Select json data from database #1791

dsblank · 2024-11-16T13:25:33Z

This PR adds a generic method for querying the database. It has a pure-python implementation (in case some database backend cannot implement it, or for testing, but not designed for real use) and a DB-API implementation. The pure-python version could be removed from this PR.

Motivation

As we create an optimized filter API, we will need to create methods for querying the data using the power of the underlying database (such as SQL, or MongoDB). Some of these methods will require "business logic" methods that require JOINS or other more complicated queries.

However, a large number of queries are simple and can be implemented by simply querying the JSON data in a table.

Example

There are many examples in the 274 filter rules. Here is one that is used often: _hastag.py. This is used to determine if an object contains a tag.

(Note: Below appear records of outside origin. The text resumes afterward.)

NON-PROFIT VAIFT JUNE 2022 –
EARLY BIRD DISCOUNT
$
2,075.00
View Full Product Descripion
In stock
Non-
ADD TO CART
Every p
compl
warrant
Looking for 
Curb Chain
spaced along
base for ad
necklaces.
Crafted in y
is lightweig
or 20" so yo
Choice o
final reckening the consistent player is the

    def apply(self, db, obj):
        """
        Apply the rule.  Return True for a match.
        """
        if self.tag_handle is None:
            return False
        return self.tag_handle in obj.get_tag_list()

Currently, it is designed to examine every object to see if the tag_handle is in the tag_list.

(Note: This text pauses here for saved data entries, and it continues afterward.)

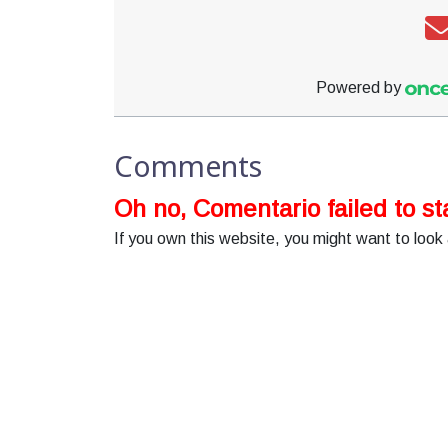
Powered by
Comments
Oh no, Comentario failed to sta
If you own this website, you might want to look 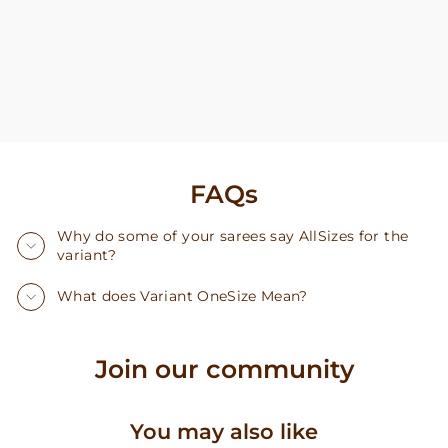
FAQs
Why do some of your sarees say AllSizes for the
variant?
What does Variant OneSize Mean?
Join our community
You may also like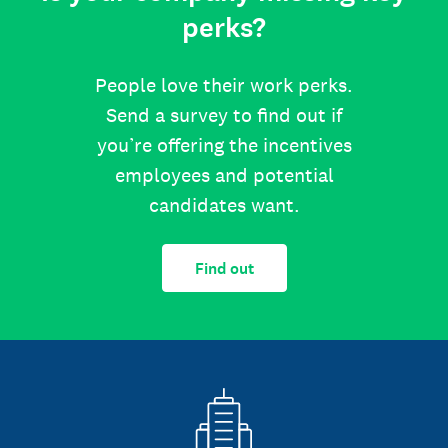
perks?
People love their work perks.
Send a survey to find out if
you’re offering the incentives
employees and potential
candidates want.
Find out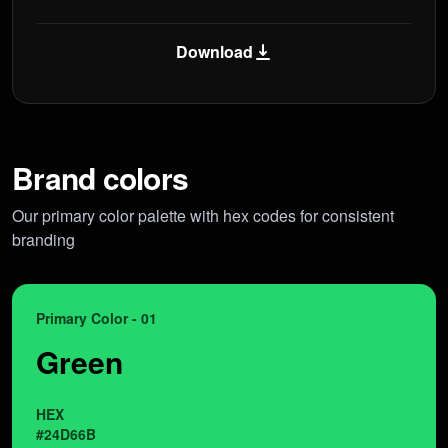
Download
Brand colors
Our primary color palette with hex codes for consistent
branding
Primary Color - 01
Green
HEX
#24D66B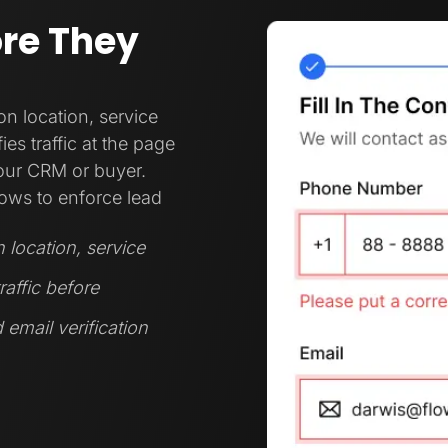
ore They
 location, service
es traffic at the page
your CRM or buyer.
ows to enforce lead
location, service
raffic before
 email verification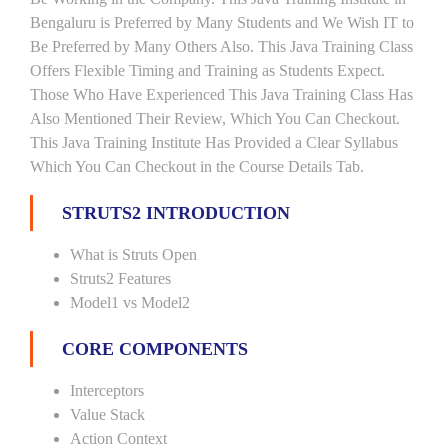
Bengaluru is Preferred by Many Students and We Wish IT to
Be Preferred by Many Others Also. This Java Training Class
Offers Flexible Timing and Training as Students Expect.
Those Who Have Experienced This Java Training Class Has
Also Mentioned Their Review, Which You Can Checkout.
This Java Training Institute Has Provided a Clear Syllabus
Which You Can Checkout in the Course Details Tab.
STRUTS2 INTRODUCTION
What is Struts Open
Struts2 Features
Model1 vs Model2
CORE COMPONENTS
Interceptors
Value Stack
Action Context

However, that can be re-written as:

    def prepare(self, db, user):
        self.tag_handle = None
        tag = db.get_tag_from_name(self.list[0])
        if tag is not None:
            self.tag_handle = tag.get_handle()
            results = db.select(self.table, ["$.handle"], ("$.tag_list", "LIKE", f'%"{self.tag_handle}"%'))
            self.map = set([row["handle"] for row in list(results)])
        else:
            self.map = set()

    def apply_to_one(self, db, data):
        return data["handle"] in self.map

The key line is:

db.select(self.table, ["$.handle"], ("$.tag_list", "LIKE", f'%"{self.tag_handle}"%'))

Decision

The choice is:

Write specific methods for each of these simple selects
Add a single method, db.select(), that will prevent having to write dozens of one-line methods

We need to make this decision before touching the 274 rules for the filter refactor/optimize PR.

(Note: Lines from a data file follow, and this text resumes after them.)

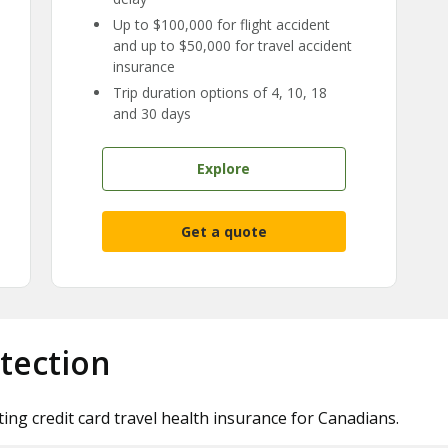
Up to $100,000 for flight accident
and up to $50,000 for travel accident
insurance
Trip duration options of 4, 10, 18
and 30 days
Explore
Get a quote
tection
ting credit card travel health insurance for Canadians.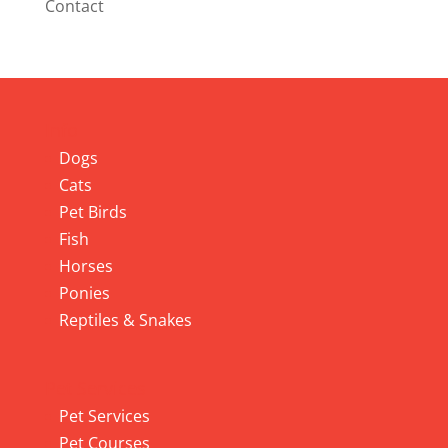
Contact
Info
Dogs
Cats
Pet Birds
Fish
Horses
Ponies
Reptiles & Snakes
Pet Services
Pet Services
Pet Courses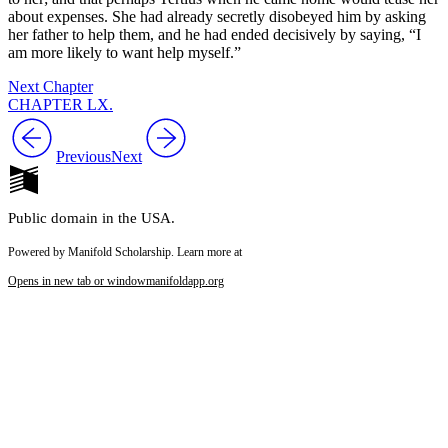
about expenses. She had already secretly disobeyed him by asking
her father to help them, and he had ended decisively by saying, “I
am more likely to want help myself.”
Next Chapter
CHAPTER LX.
Previous
Next
Public domain in the USA.
Powered by Manifold Scholarship. Learn more at
Opens in new tab or window
manifoldapp.org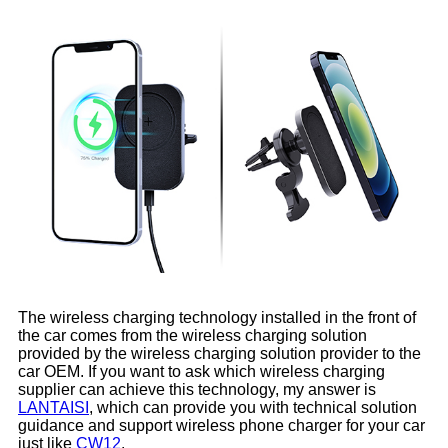
The wireless charging technology installed in the front of
the car comes from the wireless charging solution
provided by the wireless charging solution provider to the
car OEM. If you want to ask which wireless charging
supplier can achieve this technology, my answer is
LANTAISI
, which can provide you with technical solution
guidance and support wireless phone charger for your car
just like
CW12
.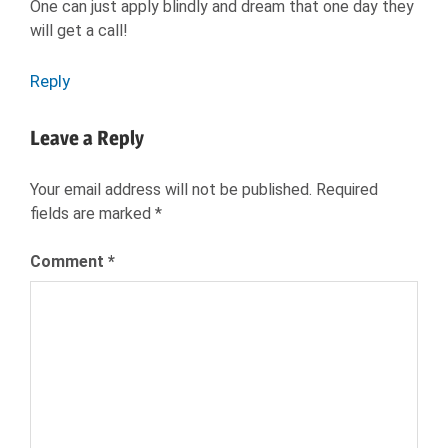
One can just apply blindly and dream that one day they
will get a call!
Reply
Leave a Reply
Your email address will not be published.
Required
fields are marked
*
Comment
*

stevenyoungs · 2024-11-18T13:07:41Z

gramps/gen/db/select_utils.py

+    """
+    selections = selections if selections else ["$"]
+    if page_size is None:
+        limit = float("+inf")


Suggested change

limit = float("+inf")

limit = sys.maxsize

Could you use sys.maxsize instead of converting a string to a float?

stevenyoungs · 2024-11-18T18:50:23Z

gramps/gen/db/select_utils.py

+    """
+    Evaluate the where expression.
+    """
+    if op == "=":


would it be clearer to use match \ case instead of if \ elif?

That's Python 3.10+.

stevenyoungs · 2024-11-18T18:52:40Z

gramps/plugins/db/dbapi/dbapi.py

+        :param where: A single where-expression (see below)
+        :type where: tuple or list
+        :param sort_by: A list of expressions to sort on
+        :type where: tuple or list


Suggested change

:type where: tuple or list

:type sort_by: tuple or list

stevenyoungs · 2024-11-18T18:52:56Z

gramps/plugins/db/dbapi/dbapi.py

+        :param page: The page number to return (zero-based)
+        :type page: int
+        :param page_size: The size of a page in rows; None means ignore
+        :type page: int or None


Suggested change

:type page: int or None

:type page_size: int or None

stevenyoungs · 2024-11-18T19:02:55Z

gramps/gen/db/generic.py

+        :param page: The page number to return (zero-based)
+        :type page: int
+        :param page_size: The size of a page in rows; None means ignore
+        :type page: int or None


Suggested change

:type page: int or None

:type page_size: int or None

stevenyoungs · 2024-11-18T19:03:15Z

gramps/gen/db/select_utils.py

+    :param page: The page number to return (zero-based)
+    :type page: int
+    :param page_size: The size of a page in rows; None means ignore
+    :type page: int or None


Suggested change

:type page: int or None

:type page_size: int or None

dsblank · 2024-11-18T20:46:06Z

@Nick-Hall, before we invest too much time in reviewing and addressing issues, we need a couple of questions answered:

Can we add db.select() to the database interface? If we don't, we we're going to have write many one-liners, and custom filter code devs won't have access to any SQL selections needed for the optimization (next PR) until it is added to the db layer.
If we do add db.select() do we need to keep the Pure-Python version. I'm ok either way.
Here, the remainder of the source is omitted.